20 juin 2024

Un S.O.S lancé pour trouver des familles d’accueil

Les besoins en termes de familles d’accueil pour les enfants de la DPJ sont criants dans Montmagny-L’Islet, alors que la DPJ nécessite de 10 à 15 ressources supplémentaires afin de suffire à la demande qui est, notamment, très présente chez la clientèle adolescente.

« Nous avons besoin de tout. Je ne veux pas qu’on ferme la porte à ceux qui veulent des enfants plus jeunes. Cependant, nous n’avons aucune place pour les adolescents en ce moment. Plusieurs familles d’accueil ont pris leur retraite et nous avons de la difficulté à recruter des familles pour les 13 à 17 ans », souligne l’intervenante sociale du Centre intégré de santé et de services sociaux de Chaudière-Appalaches (CISSS-CA), Josée Pelletier. Cette dernière indique qu’elle travaille avec des ressources alternatives pour le moment. Toutefois, elle prévient que si un jeune est en danger, il sera envoyé au centre d’accueil.

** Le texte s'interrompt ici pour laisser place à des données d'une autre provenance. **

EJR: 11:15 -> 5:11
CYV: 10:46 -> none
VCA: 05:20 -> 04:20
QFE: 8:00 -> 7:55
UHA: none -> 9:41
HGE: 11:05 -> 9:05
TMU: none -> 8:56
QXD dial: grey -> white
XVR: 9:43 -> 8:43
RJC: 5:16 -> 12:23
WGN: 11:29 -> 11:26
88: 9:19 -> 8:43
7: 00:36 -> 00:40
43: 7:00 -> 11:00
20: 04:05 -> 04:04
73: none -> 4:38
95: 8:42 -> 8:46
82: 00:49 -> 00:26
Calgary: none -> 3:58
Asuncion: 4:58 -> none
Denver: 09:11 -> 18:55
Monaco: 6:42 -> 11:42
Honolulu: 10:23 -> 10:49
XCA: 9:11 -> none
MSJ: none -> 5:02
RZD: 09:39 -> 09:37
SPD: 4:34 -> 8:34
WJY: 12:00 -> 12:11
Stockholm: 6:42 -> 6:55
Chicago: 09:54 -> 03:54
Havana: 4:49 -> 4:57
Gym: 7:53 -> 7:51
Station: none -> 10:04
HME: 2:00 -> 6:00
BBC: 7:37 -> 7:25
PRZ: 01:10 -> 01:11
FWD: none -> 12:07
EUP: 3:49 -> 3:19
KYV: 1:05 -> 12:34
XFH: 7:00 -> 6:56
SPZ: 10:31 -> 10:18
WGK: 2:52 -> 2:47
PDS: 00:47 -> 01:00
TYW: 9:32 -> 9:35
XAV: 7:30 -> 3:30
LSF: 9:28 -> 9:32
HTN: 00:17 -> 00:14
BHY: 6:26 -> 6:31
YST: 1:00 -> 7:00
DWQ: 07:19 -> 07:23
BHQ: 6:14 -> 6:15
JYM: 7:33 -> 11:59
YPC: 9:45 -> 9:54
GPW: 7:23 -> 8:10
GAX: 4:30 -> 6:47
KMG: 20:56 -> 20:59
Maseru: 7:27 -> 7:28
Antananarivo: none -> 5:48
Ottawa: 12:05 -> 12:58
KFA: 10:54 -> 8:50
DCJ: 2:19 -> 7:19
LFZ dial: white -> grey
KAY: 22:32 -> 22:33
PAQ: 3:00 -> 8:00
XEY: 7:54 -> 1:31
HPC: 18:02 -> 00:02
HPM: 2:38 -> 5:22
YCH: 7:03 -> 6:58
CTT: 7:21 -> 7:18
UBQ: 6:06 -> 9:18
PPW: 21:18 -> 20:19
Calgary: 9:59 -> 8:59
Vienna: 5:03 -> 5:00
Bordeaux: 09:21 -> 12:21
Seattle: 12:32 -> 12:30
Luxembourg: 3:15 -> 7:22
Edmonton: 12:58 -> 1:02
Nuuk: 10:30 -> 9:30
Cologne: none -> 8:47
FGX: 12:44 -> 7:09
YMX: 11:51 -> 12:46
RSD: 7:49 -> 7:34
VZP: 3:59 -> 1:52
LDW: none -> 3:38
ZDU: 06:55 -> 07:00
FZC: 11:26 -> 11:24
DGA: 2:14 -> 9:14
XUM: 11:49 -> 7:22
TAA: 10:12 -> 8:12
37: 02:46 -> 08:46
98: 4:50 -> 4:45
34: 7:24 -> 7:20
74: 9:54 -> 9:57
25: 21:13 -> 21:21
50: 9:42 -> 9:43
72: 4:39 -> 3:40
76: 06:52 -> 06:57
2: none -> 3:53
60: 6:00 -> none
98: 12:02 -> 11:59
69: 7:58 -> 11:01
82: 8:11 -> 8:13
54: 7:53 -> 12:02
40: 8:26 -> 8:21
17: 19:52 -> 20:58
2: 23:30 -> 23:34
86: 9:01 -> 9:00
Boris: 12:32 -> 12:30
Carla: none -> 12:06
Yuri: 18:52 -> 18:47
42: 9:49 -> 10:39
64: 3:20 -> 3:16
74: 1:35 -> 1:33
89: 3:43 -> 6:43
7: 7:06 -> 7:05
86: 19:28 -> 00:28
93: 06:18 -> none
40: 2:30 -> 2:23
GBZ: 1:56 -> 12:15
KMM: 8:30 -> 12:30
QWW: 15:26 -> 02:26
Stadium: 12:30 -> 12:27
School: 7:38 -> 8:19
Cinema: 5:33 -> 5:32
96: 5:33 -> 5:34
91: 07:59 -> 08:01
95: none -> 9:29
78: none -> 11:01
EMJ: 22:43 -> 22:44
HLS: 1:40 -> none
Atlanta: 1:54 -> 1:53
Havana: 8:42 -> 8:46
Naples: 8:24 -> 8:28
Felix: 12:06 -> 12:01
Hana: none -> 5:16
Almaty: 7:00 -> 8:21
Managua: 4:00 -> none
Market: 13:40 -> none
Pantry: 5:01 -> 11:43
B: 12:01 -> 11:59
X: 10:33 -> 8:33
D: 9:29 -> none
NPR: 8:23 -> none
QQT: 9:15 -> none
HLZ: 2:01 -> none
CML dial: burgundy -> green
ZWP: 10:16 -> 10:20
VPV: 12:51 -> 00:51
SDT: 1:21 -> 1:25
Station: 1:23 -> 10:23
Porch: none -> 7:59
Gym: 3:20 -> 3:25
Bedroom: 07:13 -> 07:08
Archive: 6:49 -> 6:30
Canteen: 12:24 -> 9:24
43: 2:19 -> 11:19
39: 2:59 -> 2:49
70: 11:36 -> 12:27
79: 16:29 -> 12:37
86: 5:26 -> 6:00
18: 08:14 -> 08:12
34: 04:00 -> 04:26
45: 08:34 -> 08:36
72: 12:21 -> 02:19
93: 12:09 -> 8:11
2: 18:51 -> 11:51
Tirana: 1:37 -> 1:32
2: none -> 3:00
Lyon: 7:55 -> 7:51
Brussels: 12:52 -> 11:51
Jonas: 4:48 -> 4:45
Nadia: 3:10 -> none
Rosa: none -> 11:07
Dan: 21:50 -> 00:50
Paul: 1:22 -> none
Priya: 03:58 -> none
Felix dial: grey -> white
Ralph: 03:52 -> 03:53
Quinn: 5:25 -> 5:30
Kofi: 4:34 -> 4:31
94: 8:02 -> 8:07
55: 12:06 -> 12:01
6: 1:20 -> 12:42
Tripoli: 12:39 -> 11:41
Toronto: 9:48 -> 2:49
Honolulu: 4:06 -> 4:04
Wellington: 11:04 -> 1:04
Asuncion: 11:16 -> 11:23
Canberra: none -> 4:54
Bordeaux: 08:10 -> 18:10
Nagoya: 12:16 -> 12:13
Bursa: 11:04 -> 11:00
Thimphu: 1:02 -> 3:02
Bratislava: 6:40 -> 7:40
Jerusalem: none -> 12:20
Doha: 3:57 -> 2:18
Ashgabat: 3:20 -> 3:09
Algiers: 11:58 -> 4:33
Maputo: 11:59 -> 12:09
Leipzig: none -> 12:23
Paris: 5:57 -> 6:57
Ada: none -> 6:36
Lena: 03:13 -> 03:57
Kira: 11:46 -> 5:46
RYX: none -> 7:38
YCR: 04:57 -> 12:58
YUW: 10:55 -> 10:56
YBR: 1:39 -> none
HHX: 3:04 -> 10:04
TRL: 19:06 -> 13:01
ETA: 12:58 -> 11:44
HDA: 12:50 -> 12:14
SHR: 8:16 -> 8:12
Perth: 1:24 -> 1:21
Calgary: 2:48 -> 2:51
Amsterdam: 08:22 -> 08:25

Dans Montmagny-L’Islet, 50 places sont nécessaires sur une base annuelle.
« Actuellement, nous avons 40 ressources sur le territoire qui accueillent entre un et six enfants. » Pour la région de Chaudière-Appalaches, 430 enfants ont nécessité une place en famille d’accueil.

Départ précipité

Il arrive qu’une famille d’accueil perde la garde d’un enfant sans être nécessairement avisée plusieurs jours à l’avance. À ce propos, l’intervenante sociale du CISSS-CA reconnait que, dans certaines situations, les séparations sont précipitées.
« Ce sont des règles légales et c’est le juge qui prend la décision finale. Dans certains cas, l’enfant n’a pas l’occasion de dire au revoir aux autres. Ce n’est pas normal. On préfère lorsque le départ est bien finalisé. Ce serait bien d’avoir une marge de manœuvre d’une journée ou deux. Si on travaillait toujours dans l’intérêt de l’enfant dans cet aspect, on devrait trouver du temps pour qu’il y ait une petite fête ou un dernier moment avec la famille. »

Marche à suivre

Les gens qui voudraient devenir famille d’accueil doivent visionner une séance d’information qui se retrouve sur le site Internet du CISSS-CA. Par la suite, il y a une rencontre de sélection avec les intervenants sociaux, la préparation du dossier ainsi que les références et la vérification des antécédents judiciaires. Finalement, il y a une évaluation psychosociale et des normes environnementales ainsi qu’un entretien avec toute la famille.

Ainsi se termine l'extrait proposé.